The Heart of the Valley
- Cover of the first edition
- Author: Nigel Hinton
- Language: English
- Genre: Adult fiction, nature writing
- Publisher: HarperCollins (original), Constable, Academy Chicago Publishers, Pan Books, CB Creative Books (current publisher)
- Publication date: 1986
- Publication place: United Kingdom
- Media type: Hardback, paperback, e-book
- ISBN: 0060156554

= The Heart of the Valley =

1986 novel by Nigel Hinton

The Heart of the Valley is a novel by British author Nigel Hinton. It was first published in 1986 and was his first and to date only book written for adults. The story focuses on the nature of an English valley especially the dunnocks.

==Plot==
In the winter a female dunnock left her territory to find food and came to the front garden of Brook Cottage where other birds were also feeding from the bird table. That evening Eve Conrad of the cottage received a phone call telling her that her son Daniel was in hospital from an accident so she left to be with him. The next morning the dunnock was among the birds who arrived at Brook Cottage but there was no new food with the house vacant. While searching for food at nearby Forge Farm she heard the voice of her own kind and met a male dunnock. After flying around together the male showed the female a storeroom on the farm with food. When the spring came the dunnocks built a nest on a ledge in the building but after a rat searched and wrecked it they searched for another site. The next day they settled in the hedge opposite Brook Cottage. The dunnocks mated and laid four eggs but the nest along with three eggs were destroyed by a lorry passing a parked car whilst taking a shortcut down the lane. The fourth egg was eaten by a hedgehog that evening.

The dunnocks moved to a bullace bush by Forge Farm where they nested and laid four more eggs. Meanwhile, a cuckoo who was raised in the valley had migrated from Africa and substituted the dunnocks' fourth egg for her own feeling the need to lay. The cuckoo egg hatched three and a half days after the first of the dunnocks' eggs and that evening whilst the parents searched for food the newborn evicted the dunnock weakling who broke her neck when she landed on the ground and was eaten by a fox.
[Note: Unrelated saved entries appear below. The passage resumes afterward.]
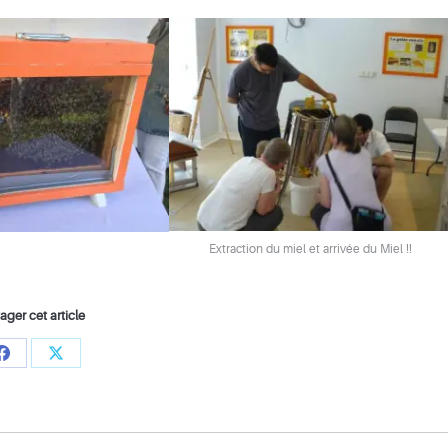
Extraction du miel et arrivée du Miel !!
ager cet article
Share
Share
on
on
Facebook
X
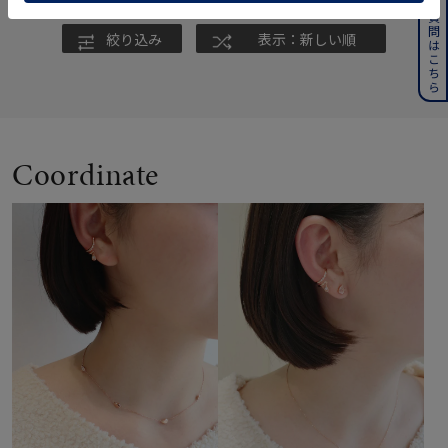
よくある質問はこちら
絞り込み
表示：新しい順
Coordinate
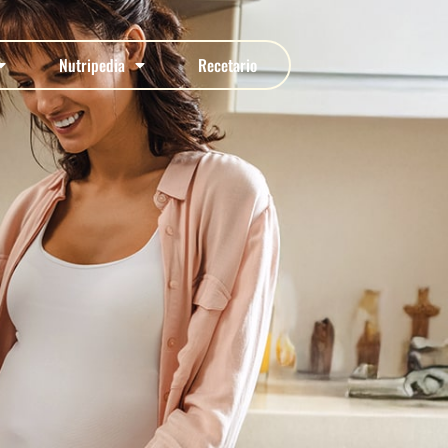
Nutripedia
Recetario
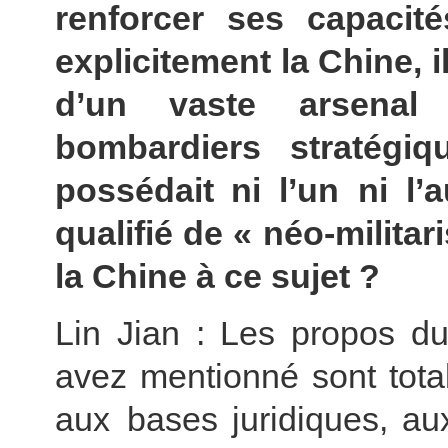
renforcer ses capacité
explicitement la Chine, 
d’un vaste arsenal
bombardiers stratégi
possédait ni l’un ni l’
qualifié de « néo-milita
la Chine à ce sujet ?
Lin Jian : Les propos d
avez mentionné sont total
aux bases juridiques, aux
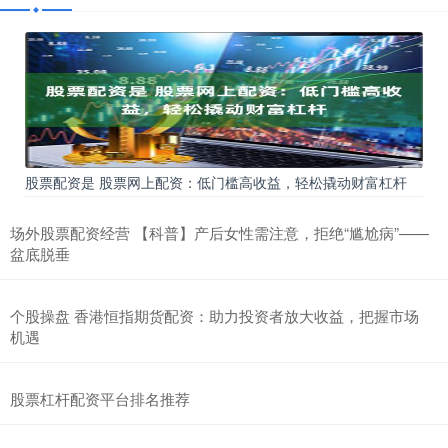
股票配资是 股票网上配资：低门槛高收益，轻松撬动财富杠杆
场外股票配资经营 【科普】产后女性需注意，拒绝“尴尬病”——
盆底脱垂
个股操盘 香港恒指期货配资：助力投资者放大收益，把握市场
机遇
股票杠杆配资平台排名推荐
The following day the cuckoo had evicted the other female dunnock nestling who survived the fall out of the bush but was taken by a jay. On the cuckoo's seventh day the dunnock father was hit by a car whilst searching for food in the early morning light and was eaten by a crow when he died. The remaining dunnock nestling spent much of his time and energy dodging attacks from the cuckoo and the feeding became less frequent with the mother being the sole provider. When the dunnock nestling was two days away from full growth the cuckoo tried to evict him but he survived by perching on the branches of the bush. He did the same the following day and on the next day he practiced flying.
After learning to hunt for himself the young male dunnock flew away wanting to be independent.

When the summer was over the mother cuckoo migrated back to Africa but would die en route the following year. Her offspring also migrated though five of them also died but the one raised by the dunnocks survived. The mother dunnock died the following winter during a cold spell and was eaten by a fox. The surviving male dunnock mated the following year and had six offspring. The story ends with the writer taking a walk in the valley.

==Concept==
The author once narrowly missed hitting a bird whilst driving to a railway station. On the train journey he imagined what might have happened if he hit the bird and it became the starting point for writing the novel. It was also based on the nature in the valley where he lived.